There has been a lot of talk about implementing equal pay laws in the United States; laws that guarantee women earn as much as men for the same work. Whether you are for or against such laws, legislation must be clearly thought through before anything is enacted. An equal pay law in Iceland illustrates why.
It is one thing to create an equal pay law, but it is an entirely different matter to implement said law. Iceland enacted the Act on Equal Status and Equal Rights for Women and Men on January 1 (2018). Among the law’s many provisions is a requirement that payroll systems be certified in order to prove compliance. Certification must be obtained every three years.

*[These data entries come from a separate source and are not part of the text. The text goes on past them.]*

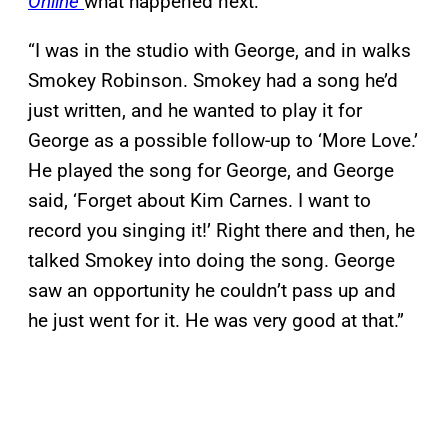
Online
what happened next:
“I was in the studio with George, and in walks
Smokey Robinson. Smokey had a song he’d
just written, and he wanted to play it for
George as a possible follow-up to ‘More Love.’
He played the song for George, and George
said, ‘Forget about Kim Carnes. I want to
record you singing it!’ Right there and then, he
talked Smokey into doing the song. George
saw an opportunity he couldn’t pass up and
he just went for it. He was very good at that.”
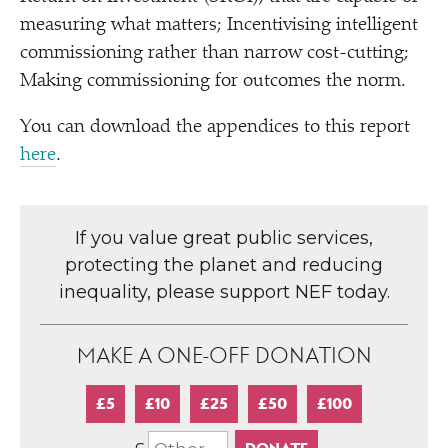
measuring what matters; Incentivising intelligent
commissioning rather than narrow cost-cutting;
Making commissioning for outcomes the norm.
You can download the appendices to this report
here
.
If you value great public services,
protecting the planet and reducing
inequality, please support NEF today.
MAKE A ONE-OFF DONATION
£5
£10
£25
£50
£100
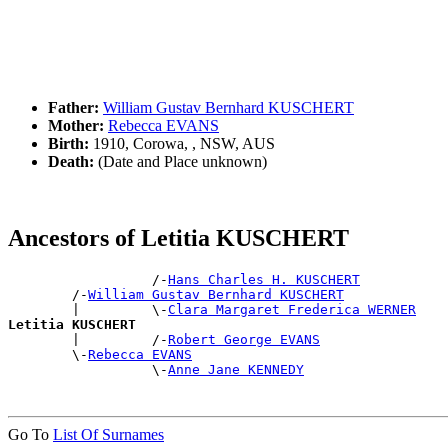
Father:
William Gustav Bernhard KUSCHERT
Mother:
Rebecca EVANS
Birth:
1910, Corowa, , NSW, AUS
Death:
(Date and Place unknown)
Ancestors of Letitia KUSCHERT
                  /-
Hans Charles H. KUSCHERT
        /-
William Gustav Bernhard KUSCHERT
        |         \-
Clara Margaret Frederica WERNER
Letitia KUSCHERT

        |         /-
Robert George EVANS
        \-
Rebecca EVANS
                  \-
Anne Jane KENNEDY
Go To
List Of Surnames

This may seem like a good idea on its surface, but anyone who pays attention to government certification knows just how dangerous it can be. As soon as the government gets into the business of certifying something, the door is opened to all sorts of intrusions that could end up doing more harm than good.
Why Certified Payroll Systems?
Iceland’s certification law will be implemented in four phases. The largest employers are required to complete certification no later than December 31 of 2018. Deadlines for smaller companies have been set for 2019, 2020, and 2021, depending on employee numbers. Certification itself is based on employers and/or payroll providers developing payroll management systems that include job classifications and salary analyses as determined by Iceland’s government.

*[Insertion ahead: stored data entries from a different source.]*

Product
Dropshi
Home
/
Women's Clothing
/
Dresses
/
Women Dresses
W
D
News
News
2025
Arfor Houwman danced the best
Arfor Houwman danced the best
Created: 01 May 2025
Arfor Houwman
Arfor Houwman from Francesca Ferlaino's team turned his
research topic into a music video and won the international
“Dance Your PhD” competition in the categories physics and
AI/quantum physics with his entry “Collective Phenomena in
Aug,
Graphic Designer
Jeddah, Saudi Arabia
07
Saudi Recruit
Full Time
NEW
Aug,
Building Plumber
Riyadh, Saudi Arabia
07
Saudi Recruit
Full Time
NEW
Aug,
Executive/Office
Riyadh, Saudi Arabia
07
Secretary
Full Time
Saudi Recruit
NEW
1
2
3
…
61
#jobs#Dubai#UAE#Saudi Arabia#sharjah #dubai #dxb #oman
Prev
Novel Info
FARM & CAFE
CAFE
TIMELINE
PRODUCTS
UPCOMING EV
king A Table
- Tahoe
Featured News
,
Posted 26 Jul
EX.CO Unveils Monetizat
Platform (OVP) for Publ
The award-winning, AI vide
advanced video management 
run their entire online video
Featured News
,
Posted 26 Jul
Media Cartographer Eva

In simple terms, the Icelandic Standards Council has taken upon itself the responsibility to create job classifications and pay scales. Employers must now demonstrate their payroll management systems comply with the new standards via accreditation by an approved government body. You can bet the accrediting bodies will not certify for free.
The question to be asked is this: why certify payroll systems to begin with? What do software and payroll processing have to do with how much a person is paid? As explained by Dallas-based BenefitMall, software and processing are mere tools for making sure employees get paid accurately and on time. Ownership and management decide who gets paid what, making equal pay less about payroll systems and more about decision-making.

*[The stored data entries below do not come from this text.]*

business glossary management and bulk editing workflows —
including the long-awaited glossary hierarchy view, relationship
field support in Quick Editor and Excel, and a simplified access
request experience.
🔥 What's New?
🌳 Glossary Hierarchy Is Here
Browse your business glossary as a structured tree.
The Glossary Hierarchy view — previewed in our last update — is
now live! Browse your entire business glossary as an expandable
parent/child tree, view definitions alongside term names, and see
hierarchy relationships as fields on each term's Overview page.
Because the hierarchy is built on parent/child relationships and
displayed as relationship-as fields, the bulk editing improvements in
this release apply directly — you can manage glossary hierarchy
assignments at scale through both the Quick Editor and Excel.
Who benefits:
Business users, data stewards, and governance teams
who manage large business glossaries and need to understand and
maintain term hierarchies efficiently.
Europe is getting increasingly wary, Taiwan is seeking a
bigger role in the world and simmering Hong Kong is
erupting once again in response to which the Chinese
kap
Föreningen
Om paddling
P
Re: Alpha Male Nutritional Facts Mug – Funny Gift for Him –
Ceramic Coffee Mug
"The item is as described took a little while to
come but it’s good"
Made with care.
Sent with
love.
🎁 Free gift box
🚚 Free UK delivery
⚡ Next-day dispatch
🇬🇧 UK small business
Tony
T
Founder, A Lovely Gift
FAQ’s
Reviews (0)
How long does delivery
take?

With that said, the answer to the question of why payroll systems must now be certified boils down to control. By certifying the systems, the government is forcing companies to be transparent about how much they pay for certain kinds of work. This forced transparency will ostensibly lead to legal compliance.
What Is the Danger?
Again, none of this may seem like a big deal to people who support government-enforced equal pay. But there are real dangers here. First and foremost are the differences between federal and state laws. Our Constitution established a clear and distinct difference between federal and state governments; it gave states a lot of independence specifically to prevent the federal government from becoming an overreaching, highly controlling entity.
Any attempt to force equal pay across the United States would require a federal mandate. Such a mandate would run contrary to the Constitution while simultaneously stripping states of some of their independence. The danger here should be obvious. Any time states are made more subservient to Washington, the more control Washington exerts over the lives of individual citizens.
Businesses in Iceland are now facing the reality that government-mandated equal pay is going to cause them big headaches. For right or wrong, that is what government regulation does. Business pays for it initially, but the cost is always passed on to employees and customers.